## Prompt
Output each record below exactly, and include all of them.

## Extracted material

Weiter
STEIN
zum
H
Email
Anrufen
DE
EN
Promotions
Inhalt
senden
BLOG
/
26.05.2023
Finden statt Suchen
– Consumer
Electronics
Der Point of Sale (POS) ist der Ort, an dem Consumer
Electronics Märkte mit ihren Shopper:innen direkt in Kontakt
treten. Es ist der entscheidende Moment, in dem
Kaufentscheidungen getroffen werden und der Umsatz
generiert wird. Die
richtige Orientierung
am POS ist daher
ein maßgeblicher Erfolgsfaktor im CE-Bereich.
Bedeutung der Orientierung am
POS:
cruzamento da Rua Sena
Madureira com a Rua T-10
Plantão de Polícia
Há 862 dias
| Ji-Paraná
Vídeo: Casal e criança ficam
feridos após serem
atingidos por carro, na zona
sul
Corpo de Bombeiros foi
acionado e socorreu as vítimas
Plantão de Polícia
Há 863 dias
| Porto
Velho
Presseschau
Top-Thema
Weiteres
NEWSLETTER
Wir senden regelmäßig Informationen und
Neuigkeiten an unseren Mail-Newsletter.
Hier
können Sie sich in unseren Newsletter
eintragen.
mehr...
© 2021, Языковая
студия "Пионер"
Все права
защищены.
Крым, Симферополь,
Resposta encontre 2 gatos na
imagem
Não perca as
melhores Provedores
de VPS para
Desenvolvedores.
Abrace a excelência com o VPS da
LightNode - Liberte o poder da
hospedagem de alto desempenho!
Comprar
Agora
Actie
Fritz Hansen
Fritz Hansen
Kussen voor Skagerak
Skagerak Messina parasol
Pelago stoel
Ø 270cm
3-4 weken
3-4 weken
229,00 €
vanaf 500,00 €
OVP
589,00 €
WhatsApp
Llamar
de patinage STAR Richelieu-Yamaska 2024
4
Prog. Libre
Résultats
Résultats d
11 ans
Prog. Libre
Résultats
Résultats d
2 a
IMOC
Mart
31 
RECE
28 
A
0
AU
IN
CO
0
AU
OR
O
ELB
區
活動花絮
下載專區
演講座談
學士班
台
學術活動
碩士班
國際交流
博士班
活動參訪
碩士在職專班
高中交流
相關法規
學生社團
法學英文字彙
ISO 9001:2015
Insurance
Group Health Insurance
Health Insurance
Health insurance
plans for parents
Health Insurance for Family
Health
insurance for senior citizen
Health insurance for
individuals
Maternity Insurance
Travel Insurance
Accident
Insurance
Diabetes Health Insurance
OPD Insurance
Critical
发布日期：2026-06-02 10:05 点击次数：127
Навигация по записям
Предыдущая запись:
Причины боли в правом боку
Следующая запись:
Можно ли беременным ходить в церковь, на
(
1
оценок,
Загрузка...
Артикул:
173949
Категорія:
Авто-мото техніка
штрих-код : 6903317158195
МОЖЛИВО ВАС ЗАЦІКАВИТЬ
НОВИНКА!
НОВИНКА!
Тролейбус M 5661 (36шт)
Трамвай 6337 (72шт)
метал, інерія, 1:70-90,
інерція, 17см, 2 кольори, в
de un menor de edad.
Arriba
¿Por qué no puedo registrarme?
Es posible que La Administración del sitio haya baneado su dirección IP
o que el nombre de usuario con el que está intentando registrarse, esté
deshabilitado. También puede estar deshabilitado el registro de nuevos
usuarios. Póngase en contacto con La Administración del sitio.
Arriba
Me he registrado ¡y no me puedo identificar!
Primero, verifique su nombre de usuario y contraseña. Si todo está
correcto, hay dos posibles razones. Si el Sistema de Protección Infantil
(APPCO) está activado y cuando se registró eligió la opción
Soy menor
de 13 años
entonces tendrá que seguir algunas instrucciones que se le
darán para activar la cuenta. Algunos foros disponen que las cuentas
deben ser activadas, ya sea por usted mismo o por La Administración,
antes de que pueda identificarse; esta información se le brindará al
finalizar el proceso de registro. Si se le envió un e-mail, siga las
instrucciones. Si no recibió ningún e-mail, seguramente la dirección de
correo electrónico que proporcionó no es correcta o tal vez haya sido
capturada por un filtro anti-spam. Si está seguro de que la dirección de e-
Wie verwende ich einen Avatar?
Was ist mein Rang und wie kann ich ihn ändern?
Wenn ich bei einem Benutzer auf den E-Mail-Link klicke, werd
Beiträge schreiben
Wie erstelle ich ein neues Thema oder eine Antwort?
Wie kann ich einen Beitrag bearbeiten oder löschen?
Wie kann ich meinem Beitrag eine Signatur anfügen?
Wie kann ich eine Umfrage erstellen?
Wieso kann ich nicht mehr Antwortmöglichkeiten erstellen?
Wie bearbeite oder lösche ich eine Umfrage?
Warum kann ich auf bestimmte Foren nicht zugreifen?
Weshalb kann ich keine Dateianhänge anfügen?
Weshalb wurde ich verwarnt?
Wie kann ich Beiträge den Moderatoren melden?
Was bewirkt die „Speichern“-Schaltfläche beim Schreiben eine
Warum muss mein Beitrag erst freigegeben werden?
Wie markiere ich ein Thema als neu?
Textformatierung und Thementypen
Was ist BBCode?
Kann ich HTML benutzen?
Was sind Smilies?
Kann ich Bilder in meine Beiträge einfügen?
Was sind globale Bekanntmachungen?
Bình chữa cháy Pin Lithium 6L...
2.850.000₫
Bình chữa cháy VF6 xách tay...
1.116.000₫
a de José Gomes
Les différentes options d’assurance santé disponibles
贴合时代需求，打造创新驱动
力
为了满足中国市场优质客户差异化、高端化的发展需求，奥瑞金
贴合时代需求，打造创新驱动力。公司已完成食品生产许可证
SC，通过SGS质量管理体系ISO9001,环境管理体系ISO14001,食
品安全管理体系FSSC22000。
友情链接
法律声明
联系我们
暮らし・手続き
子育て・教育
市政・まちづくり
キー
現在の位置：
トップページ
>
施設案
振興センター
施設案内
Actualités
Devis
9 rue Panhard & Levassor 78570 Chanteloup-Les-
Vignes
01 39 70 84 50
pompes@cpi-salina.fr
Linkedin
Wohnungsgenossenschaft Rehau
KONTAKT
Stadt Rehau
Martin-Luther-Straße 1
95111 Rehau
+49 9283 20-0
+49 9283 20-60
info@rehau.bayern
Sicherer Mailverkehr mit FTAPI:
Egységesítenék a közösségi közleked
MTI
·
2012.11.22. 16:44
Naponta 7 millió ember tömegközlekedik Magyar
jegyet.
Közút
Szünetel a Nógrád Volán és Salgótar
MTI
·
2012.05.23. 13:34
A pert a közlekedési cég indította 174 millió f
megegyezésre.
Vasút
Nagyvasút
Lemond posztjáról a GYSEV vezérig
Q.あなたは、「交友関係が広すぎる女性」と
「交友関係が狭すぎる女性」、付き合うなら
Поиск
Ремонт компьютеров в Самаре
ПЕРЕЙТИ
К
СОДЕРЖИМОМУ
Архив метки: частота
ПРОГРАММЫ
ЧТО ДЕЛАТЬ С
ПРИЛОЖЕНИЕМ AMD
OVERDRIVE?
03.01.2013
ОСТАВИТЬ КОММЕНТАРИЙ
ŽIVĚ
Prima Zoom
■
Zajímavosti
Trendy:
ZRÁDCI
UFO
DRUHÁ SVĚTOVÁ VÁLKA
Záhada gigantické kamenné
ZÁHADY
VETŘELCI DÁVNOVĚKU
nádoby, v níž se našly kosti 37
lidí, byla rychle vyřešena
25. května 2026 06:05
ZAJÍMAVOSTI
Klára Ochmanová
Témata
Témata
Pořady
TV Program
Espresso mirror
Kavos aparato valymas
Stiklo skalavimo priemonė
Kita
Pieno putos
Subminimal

## Solution
Weiter
STEIN
zum
H
Email
Anrufen
DE
EN
Promotions
Inhalt
senden
BLOG
/
26.05.2023
Finden statt Suchen
– Consumer
Electronics
Der Point of Sale (POS) ist der Ort, an dem Consumer
Electronics Märkte mit ihren Shopper:innen direkt in Kontakt
treten. Es ist der entscheidende Moment, in dem
Kaufentscheidungen getroffen werden und der Umsatz
generiert wird. Die
richtige Orientierung
am POS ist daher
ein maßgeblicher Erfolgsfaktor im CE-Bereich.
Bedeutung der Orientierung am
POS:
cruzamento da Rua Sena
Madureira com a Rua T-10
Plantão de Polícia
Há 862 dias
| Ji-Paraná
Vídeo: Casal e criança ficam
feridos após serem
atingidos por carro, na zona
sul
Corpo de Bombeiros foi
acionado e socorreu as vítimas
Plantão de Polícia
Há 863 dias
| Porto
Velho
Presseschau
Top-Thema
Weiteres
NEWSLETTER
Wir senden regelmäßig Informationen und
Neuigkeiten an unseren Mail-Newsletter.
Hier
können Sie sich in unseren Newsletter
eintragen.
mehr...
© 2021, Языковая
студия "Пионер"
Все права
защищены.
Крым, Симферополь,
Resposta encontre 2 gatos na
imagem
Não perca as
melhores Provedores
de VPS para
Desenvolvedores.
Abrace a excelência com o VPS da
LightNode - Liberte o poder da
hospedagem de alto desempenho!
Comprar
Agora
Actie
Fritz Hansen
Fritz Hansen
Kussen voor Skagerak
Skagerak Messina parasol
Pelago stoel
Ø 270cm
3-4 weken
3-4 weken
229,00 €
vanaf 500,00 €
OVP
589,00 €
WhatsApp
Llamar
de patinage STAR Richelieu-Yamaska 2024
4
Prog. Libre
Résultats
Résultats d
11 ans
Prog. Libre
Résultats
Résultats d
2 a
IMOC
Mart
31 
RECE
28 
A
0
AU
IN
CO
0
AU
OR
O
ELB
區
活動花絮
下載專區
演講座談
學士班
台
學術活動
碩士班
國際交流
博士班
活動參訪
碩士在職專班
高中交流
相關法規
學生社團
法學英文字彙
ISO 9001:2015
Insurance
Group Health Insurance
Health Insurance
Health insurance
plans for parents
Health Insurance for Family
Health
insurance for senior citizen
Health insurance for
individuals
Maternity Insurance
Travel Insurance
Accident
Insurance
Diabetes Health Insurance
OPD Insurance
Critical
发布日期：2026-06-02 10:05 点击次数：127
Навигация по записям
Предыдущая запись:
Причины боли в правом боку
Следующая запись:
Можно ли беременным ходить в церковь, на
(
1
оценок,
Загрузка...
Артикул:
173949
Категорія:
Авто-мото техніка
штрих-код : 6903317158195
МОЖЛИВО ВАС ЗАЦІКАВИТЬ
НОВИНКА!
НОВИНКА!
Тролейбус M 5661 (36шт)
Трамвай 6337 (72шт)
метал, інерія, 1:70-90,
інерція, 17см, 2 кольори, в
de un menor de edad.
Arriba
¿Por qué no puedo registrarme?
Es posible que La Administración del sitio haya baneado su dirección IP
o que el nombre de usuario con el que está intentando registrarse, esté
deshabilitado. También puede estar deshabilitado el registro de nuevos
usuarios. Póngase en contacto con La Administración del sitio.
Arriba
Me he registrado ¡y no me puedo identificar!
Primero, verifique su nombre de usuario y contraseña. Si todo está
correcto, hay dos posibles razones. Si el Sistema de Protección Infantil
(APPCO) está activado y cuando se registró eligió la opción
Soy menor
de 13 años
entonces tendrá que seguir algunas instrucciones que se le
darán para activar la cuenta. Algunos foros disponen que las cuentas
deben ser activadas, ya sea por usted mismo o por La Administración,
antes de que pueda identificarse; esta información se le brindará al
finalizar el proceso de registro. Si se le envió un e-mail, siga las
instrucciones. Si no recibió ningún e-mail, seguramente la dirección de
correo electrónico que proporcionó no es correcta o tal vez haya sido
capturada por un filtro anti-spam. Si está seguro de que la dirección de e-
Wie verwende ich einen Avatar?
Was ist mein Rang und wie kann ich ihn ändern?
Wenn ich bei einem Benutzer auf den E-Mail-Link klicke, werd
Beiträge schreiben
Wie erstelle ich ein neues Thema oder eine Antwort?
Wie kann ich einen Beitrag bearbeiten oder löschen?
Wie kann ich meinem Beitrag eine Signatur anfügen?
Wie kann ich eine Umfrage erstellen?
Wieso kann ich nicht mehr Antwortmöglichkeiten erstellen?
Wie bearbeite oder lösche ich eine Umfrage?
Warum kann ich auf bestimmte Foren nicht zugreifen?
Weshalb kann ich keine Dateianhänge anfügen?
Weshalb wurde ich verwarnt?
Wie kann ich Beiträge den Moderatoren melden?
Was bewirkt die „Speichern“-Schaltfläche beim Schreiben eine
Warum muss mein Beitrag erst freigegeben werden?
Wie markiere ich ein Thema als neu?
Textformatierung und Thementypen
Was ist BBCode?
Kann ich HTML benutzen?
Was sind Smilies?
Kann ich Bilder in meine Beiträge einfügen?
Was sind globale Bekanntmachungen?
Bình chữa cháy Pin Lithium 6L...
2.850.000₫
Bình chữa cháy VF6 xách tay...
1.116.000₫
a de José Gomes
Les différentes options d’assurance santé disponibles
贴合时代需求，打造创新驱动
力
为了满足中国市场优质客户差异化、高端化的发展需求，奥瑞金
贴合时代需求，打造创新驱动力。公司已完成食品生产许可证
SC，通过SGS质量管理体系ISO9001,环境管理体系ISO14001,食
品安全管理体系FSSC22000。
友情链接
法律声明
联系我们
暮らし・手続き
子育て・教育
市政・まちづくり
キー
現在の位置：
トップページ
>
施設案
振興センター
施設案内
Actualités
Devis
9 rue Panhard & Levassor 78570 Chanteloup-Les-
Vignes
01 39 70 84 50
pompes@cpi-salina.fr
Linkedin
Wohnungsgenossenschaft Rehau
KONTAKT
Stadt Rehau
Martin-Luther-Straße 1
95111 Rehau
+49 9283 20-0
+49 9283 20-60
info@rehau.bayern
Sicherer Mailverkehr mit FTAPI:
Egységesítenék a közösségi közleked
MTI
·
2012.11.22. 16:44
Naponta 7 millió ember tömegközlekedik Magyar
jegyet.
Közút
Szünetel a Nógrád Volán és Salgótar
MTI
·
2012.05.23. 13:34
A pert a közlekedési cég indította 174 millió f
megegyezésre.
Vasút
Nagyvasút
Lemond posztjáról a GYSEV vezérig
Q.あなたは、「交友関係が広すぎる女性」と
「交友関係が狭すぎる女性」、付き合うなら
Поиск
Ремонт компьютеров в Самаре
ПЕРЕЙТИ
К
СОДЕРЖИМОМУ
Архив метки: частота
ПРОГРАММЫ
ЧТО ДЕЛАТЬ С
ПРИЛОЖЕНИЕМ AMD
OVERDRIVE?
03.01.2013
ОСТАВИТЬ КОММЕНТАРИЙ
ŽIVĚ
Prima Zoom
■
Zajímavosti
Trendy:
ZRÁDCI
UFO
DRUHÁ SVĚTOVÁ VÁLKA
Záhada gigantické kamenné
ZÁHADY
VETŘELCI DÁVNOVĚKU
nádoby, v níž se našly kosti 37
lidí, byla rychle vyřešena
25. května 2026 06:05
ZAJÍMAVOSTI
Klára Ochmanová
Témata
Témata
Pořady
TV Program
Espresso mirror
Kavos aparato valymas
Stiklo skalavimo priemonė
Kita
Pieno putos
Subminimal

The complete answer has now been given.